I thought: Virginia Woolf is a literary goddess. Who else can capture the intricacies and subtleties and idiosyncrasies of the mind with such accuracy and truth? To the Lighthouse is yet another powerful example that despite (or is it because of?) her self-proclaimed "madness," Woolf understands the psychology of thought better than any other author to date.
Reading To the Lighthouse feels like reading your own mind. This book is a perfect example of my definition of "literature" -- psychological insight over plot. Little happens in this book, or in any of Woolf's books I have yet encountered, and yet its pages are remarkably profound.
I read this book much more slowly than I read other books, because I savored every last word. Should you decide to read this, I highly recommend doing so when you are at your leisure, and when you have a fully loaded pen ready to underline the crap out of that book.
Verdict: Stick it on the shelf
Reading Recommendations: If you are not a fan of stream of consciousness, or you're looking for an exciting, fast read, this is not for you. If you are looking for something beautiful and quiet and brilliant, then by all means, pick this book up.

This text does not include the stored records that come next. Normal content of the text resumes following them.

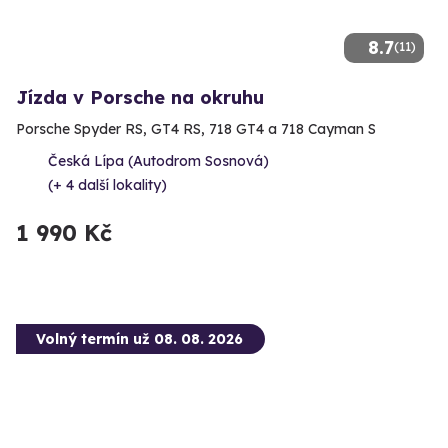
8.7
(11)
Jízda v Porsche na okruhu
Porsche Spyder RS, GT4 RS, 718 GT4 a 718 Cayman S
Česká Lípa (Autodrom Sosnová)
(+ 4 další lokality)
1 990 Kč
Volný termín už 08. 08. 2026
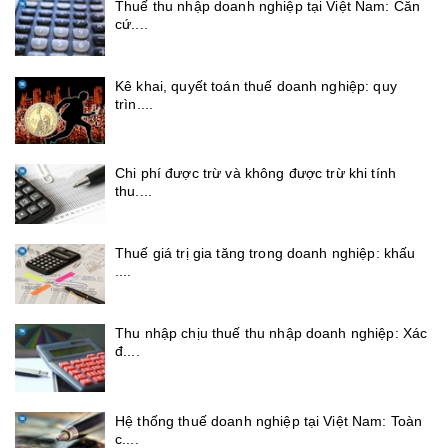
Thuế thu nhập doanh nghiệp tại Việt Nam: Căn
cứ....
Kê khai, quyết toán thuế doanh nghiệp: quy
trìn....
Chi phí được trừ và không được trừ khi tính
thu....
Thuế giá trị gia tăng trong doanh nghiệp: khấu
....
Thu nhập chịu thuế thu nhập doanh nghiệp: Xác
đ....
Hệ thống thuế doanh nghiệp tại Việt Nam: Toàn
c....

"How then did it work out, all this? How did one judge people, think of them? How did one add up this and that and conclude that it was liking one felt, or disliking?"
"And, what was even more exciting, she felt, too, as she saw Mr. Ramsay bearing down and retreating, and Mrs. Ramsay sitting with James in the window and the cloud moving and the tree bending, how life, from being made up of little separate incidents which one lived one by one, became curled and whole like a wave which bore one up with it and threw one down with it, there, with a dash on the beach."
"A sort of transaction went on between them, in which she was on one side, and life was on another, and she was always trying to get the better of it, as it was of her; and sometimes they parleyed (when she sat alone); there were, she remembered, great reconciliation scenes; but for the most part, oddly enough, she must admit that she felt this thing that she called life terrible, hostile, and quick to pounce on you if you gave it a chance."
"No, she thought...children never forget. For this reason, it was so important what one said, and what one did, and it was a relief when they went to bed."